Reputation: 95
In my java 8 spring boot application, I have a list of 40000 records. For each record, I have to call an external API and save the result to DB. How can I do this with better performance within no time? Each of the API calls will take about 20 secs to complete. I used a parallel stream for reducing the time but there was no considerable change in it.
if (!mainList.isEmpty()) {
AtomicInteger counter = new AtomicInteger();
List<List<PolicyAddressDto>> secondList =
new ArrayList<List<PolicyAddressDto>>(
mainList.stream()
.collect(Collectors.groupingBy(it -> counter.getAndIncrement() / subArraySize))
.values());
for (List<PolicyAddressDto> listOfList : secondList) {
listOfList.parallelStream()
.forEach(t -> {
callAtheniumData(t, listDomain1, listDomain2); // listDomain2 and listDomain1 declared
// globally
});
if (!listDomain1.isEmpty()) {
listDomain1Repository.saveAll(listDomain1);
}
if (!listDomain2.isEmpty()) {
listDomain2Repository.saveAll(listDomain2);
}
}
}
Upvotes: 0
Views: 1036
Reputation: 37506
Each of the API calls will take about 20 secs to complete.

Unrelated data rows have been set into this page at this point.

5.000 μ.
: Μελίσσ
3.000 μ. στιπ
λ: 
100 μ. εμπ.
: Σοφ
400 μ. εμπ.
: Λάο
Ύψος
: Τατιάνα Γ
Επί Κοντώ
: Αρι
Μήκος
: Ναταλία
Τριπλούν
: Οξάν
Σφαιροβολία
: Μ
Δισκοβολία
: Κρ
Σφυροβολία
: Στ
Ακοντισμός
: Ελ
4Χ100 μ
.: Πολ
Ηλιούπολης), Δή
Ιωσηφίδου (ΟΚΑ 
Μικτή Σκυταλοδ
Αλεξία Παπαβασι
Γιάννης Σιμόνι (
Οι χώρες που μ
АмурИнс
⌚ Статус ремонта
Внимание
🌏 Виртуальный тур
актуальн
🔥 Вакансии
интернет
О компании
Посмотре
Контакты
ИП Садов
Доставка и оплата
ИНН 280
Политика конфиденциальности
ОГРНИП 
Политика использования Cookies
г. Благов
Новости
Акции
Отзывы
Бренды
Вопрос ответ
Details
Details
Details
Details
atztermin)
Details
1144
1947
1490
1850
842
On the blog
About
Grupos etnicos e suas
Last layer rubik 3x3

Your external API is where you are being bottlenecked. There's really nothing your code can do to speed it up on the client side except to parallelize the process. You've already done that, so if the external API is within your organization, you need to look into any performance improvements there. If not, can do something like offload the processing via Kafka to Apache NiFi or Streamsets so that your Spring Boot API doesn't have to wait for hours to process the data.
Upvotes: 0
Reputation: 5198
That's because the parallel stream divide the task usually creating one thread per core -1. If every call you do to the external API takes 20 seconds and you have 4 core, this means 3 concurrent requests that wait for 20 seconds.

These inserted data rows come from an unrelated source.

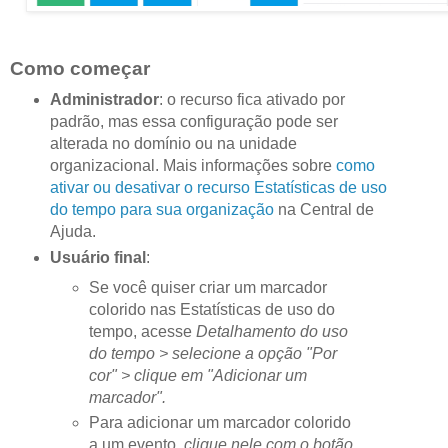
Como começar
Administrador
: o recurso fica ativado por
padrão, mas essa configuração pode ser
alterada no domínio ou na unidade
organizacional. Mais informações sobre
como
ativar ou desativar o recurso Estatísticas de uso
do tempo para sua organização
na Central de
Ajuda.
Usuário final
:
Se você quiser criar um marcador
colorido nas Estatísticas de uso do
tempo, acesse
Detalhamento do uso
do tempo > selecione a opção "Por
cor" > clique em "Adicionar um
marcador".
Para adicionar um marcador colorido
a um evento,
clique nele com o botão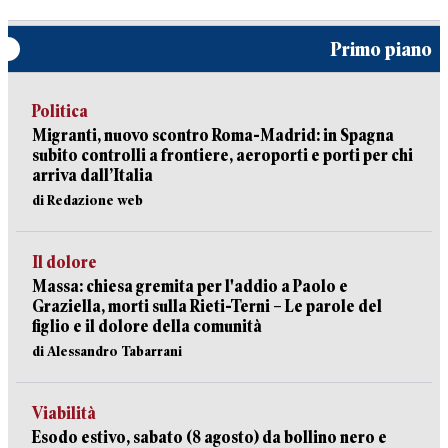
Primo piano
Politica
Migranti, nuovo scontro Roma-Madrid: in Spagna
subito controlli a frontiere, aeroporti e porti per chi
arriva dall’Italia
di Redazione web
Il dolore
Massa: chiesa gremita per l'addio a Paolo e
Graziella, morti sulla Rieti-Terni – Le parole del
figlio e il dolore della comunità
di Alessandro Tabarrani
Viabilità
Esodo estivo, sabato (8 agosto) da bollino nero e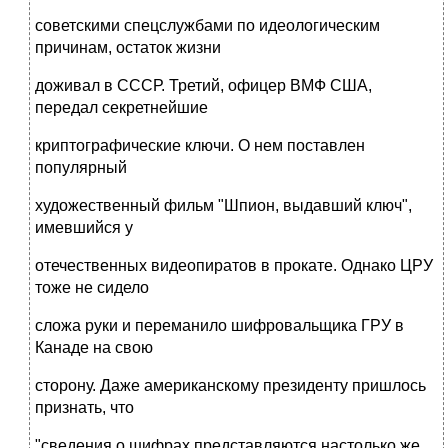
советскими спецслужбами по идеологическим
причинам, остаток жизни
доживал в СССР. Третий, офицер ВМФ США,
передал секретнейшие
криптографические ключи. О нем поставлен
популярный
художественный фильм "Шпион, выдавший ключ",
имевшийся у
отечественных видеопиратов в прокате. Однако ЦРУ
тоже не сидело
сложа руки и переманило шифровальщика ГРУ в
Канаде на свою
сторону. Даже американскому президенту пришлось
признать, что
"сведения о шифрах представляются настолько же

You can increase the concurrency of your calls in this way https://stackoverflow.com/a/21172732/574147 but I think you're just moving the problems.
An API that takes 20sec it's a really slow "typical" response time. If this is a really complex elaboration and CPU bounded, how can that service be able to respond at 10 concurrent request keeping the same performance? Probably it wouldn't.

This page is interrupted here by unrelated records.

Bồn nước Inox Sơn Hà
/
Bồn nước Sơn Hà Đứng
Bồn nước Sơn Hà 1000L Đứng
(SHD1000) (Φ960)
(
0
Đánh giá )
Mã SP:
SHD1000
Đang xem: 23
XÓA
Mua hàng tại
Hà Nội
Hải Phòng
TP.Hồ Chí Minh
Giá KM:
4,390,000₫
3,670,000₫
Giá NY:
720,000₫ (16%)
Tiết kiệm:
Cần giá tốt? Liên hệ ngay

Otherwise if the elaboration is "IO bounded" and takes 20 seconds, you probably need a service able to take (and work!) with list of elements
Upvotes: 0
Reputation: 371
Solving a problem in parallel always involves performing more actual work than doing it sequentially. Overhead is involved in splitting the work among several threads and joining or merging the results. Problems like converting short strings to lower-case are small enough that they are in danger of being swamped by the parallel splitting overhead.
As I can see the api call response is not being saved. Also all api calls are disjoint with respect to each other.
Can we try creating new threads for each api call.
for (List<PolicyAddressDto> listOfList : secondList) {
listOfList.parallelStream()
.forEach(t -> {
new Thread(() ->{callAtheniumData(t, listDomain1, listDomain2)}).start();
});
}
Upvotes: 1